DESCRIPTION OF THE TASK - Read the records beneath this task and copy every line that contains the string "водоразборный".

DATA UNDER STUDY -
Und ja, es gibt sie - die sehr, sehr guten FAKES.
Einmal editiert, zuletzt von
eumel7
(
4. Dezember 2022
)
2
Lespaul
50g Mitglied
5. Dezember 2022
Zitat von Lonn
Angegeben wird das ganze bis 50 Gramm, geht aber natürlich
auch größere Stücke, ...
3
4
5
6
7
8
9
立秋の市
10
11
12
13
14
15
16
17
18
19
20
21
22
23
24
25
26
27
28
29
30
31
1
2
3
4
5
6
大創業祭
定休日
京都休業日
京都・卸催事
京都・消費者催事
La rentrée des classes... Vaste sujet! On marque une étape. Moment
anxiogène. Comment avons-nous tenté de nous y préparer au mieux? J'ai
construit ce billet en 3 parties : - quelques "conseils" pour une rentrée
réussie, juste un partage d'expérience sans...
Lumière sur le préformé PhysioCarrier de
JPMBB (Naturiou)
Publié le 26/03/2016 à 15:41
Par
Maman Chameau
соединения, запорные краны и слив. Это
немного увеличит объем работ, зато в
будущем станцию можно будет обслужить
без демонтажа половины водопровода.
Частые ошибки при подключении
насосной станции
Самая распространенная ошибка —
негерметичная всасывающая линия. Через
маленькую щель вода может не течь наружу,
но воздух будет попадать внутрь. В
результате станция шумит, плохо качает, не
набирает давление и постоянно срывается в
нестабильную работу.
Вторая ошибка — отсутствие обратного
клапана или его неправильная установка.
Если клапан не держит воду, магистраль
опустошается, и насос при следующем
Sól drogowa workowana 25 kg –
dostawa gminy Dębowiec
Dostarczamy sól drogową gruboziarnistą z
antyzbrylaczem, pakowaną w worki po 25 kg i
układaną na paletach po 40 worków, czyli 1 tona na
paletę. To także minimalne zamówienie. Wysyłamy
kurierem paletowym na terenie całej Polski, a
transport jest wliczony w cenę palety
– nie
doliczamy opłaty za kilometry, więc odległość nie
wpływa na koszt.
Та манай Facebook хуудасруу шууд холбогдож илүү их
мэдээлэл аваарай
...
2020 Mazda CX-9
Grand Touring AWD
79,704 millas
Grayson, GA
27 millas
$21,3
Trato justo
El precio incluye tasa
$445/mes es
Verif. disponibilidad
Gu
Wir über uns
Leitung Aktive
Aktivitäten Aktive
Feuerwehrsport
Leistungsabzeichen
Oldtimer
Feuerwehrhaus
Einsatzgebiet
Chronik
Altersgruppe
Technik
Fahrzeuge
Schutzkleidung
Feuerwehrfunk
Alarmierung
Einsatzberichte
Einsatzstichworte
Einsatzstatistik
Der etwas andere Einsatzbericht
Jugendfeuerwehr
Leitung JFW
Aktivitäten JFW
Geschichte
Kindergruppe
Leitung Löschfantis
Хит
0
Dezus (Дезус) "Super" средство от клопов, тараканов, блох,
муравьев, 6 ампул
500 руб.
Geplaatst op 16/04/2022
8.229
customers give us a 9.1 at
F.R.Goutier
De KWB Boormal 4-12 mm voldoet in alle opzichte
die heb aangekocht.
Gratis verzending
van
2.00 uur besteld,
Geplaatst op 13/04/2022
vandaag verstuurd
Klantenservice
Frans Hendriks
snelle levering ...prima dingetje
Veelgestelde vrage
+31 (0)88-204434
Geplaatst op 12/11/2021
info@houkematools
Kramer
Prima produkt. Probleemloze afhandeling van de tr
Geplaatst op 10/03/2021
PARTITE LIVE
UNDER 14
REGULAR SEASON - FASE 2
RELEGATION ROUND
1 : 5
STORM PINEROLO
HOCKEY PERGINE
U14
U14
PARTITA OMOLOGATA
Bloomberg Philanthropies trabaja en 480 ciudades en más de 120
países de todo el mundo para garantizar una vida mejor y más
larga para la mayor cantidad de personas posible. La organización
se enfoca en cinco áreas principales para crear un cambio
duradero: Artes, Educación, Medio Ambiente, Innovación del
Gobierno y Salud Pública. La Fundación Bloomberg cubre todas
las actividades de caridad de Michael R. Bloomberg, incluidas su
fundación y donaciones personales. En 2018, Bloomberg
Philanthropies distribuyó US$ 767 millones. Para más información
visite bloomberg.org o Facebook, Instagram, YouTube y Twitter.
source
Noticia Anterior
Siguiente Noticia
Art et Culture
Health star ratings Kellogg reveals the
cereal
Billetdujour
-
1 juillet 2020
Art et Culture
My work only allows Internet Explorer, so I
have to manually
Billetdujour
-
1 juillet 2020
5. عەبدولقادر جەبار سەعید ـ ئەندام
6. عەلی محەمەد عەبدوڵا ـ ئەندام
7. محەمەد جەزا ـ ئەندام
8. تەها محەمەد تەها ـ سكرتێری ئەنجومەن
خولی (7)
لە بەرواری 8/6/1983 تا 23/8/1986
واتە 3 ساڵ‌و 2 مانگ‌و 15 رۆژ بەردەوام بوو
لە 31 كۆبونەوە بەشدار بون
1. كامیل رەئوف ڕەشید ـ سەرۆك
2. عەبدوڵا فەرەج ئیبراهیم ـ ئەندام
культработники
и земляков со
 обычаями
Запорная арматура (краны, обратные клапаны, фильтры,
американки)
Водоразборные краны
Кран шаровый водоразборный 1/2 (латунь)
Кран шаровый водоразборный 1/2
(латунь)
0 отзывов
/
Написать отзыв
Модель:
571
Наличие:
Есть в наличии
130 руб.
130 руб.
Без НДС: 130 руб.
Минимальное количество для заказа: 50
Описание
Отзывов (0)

PROBLEM SOLUTION -
Кран шаровый водоразборный 1/2 (латунь)
Кран шаровый водоразборный 1/2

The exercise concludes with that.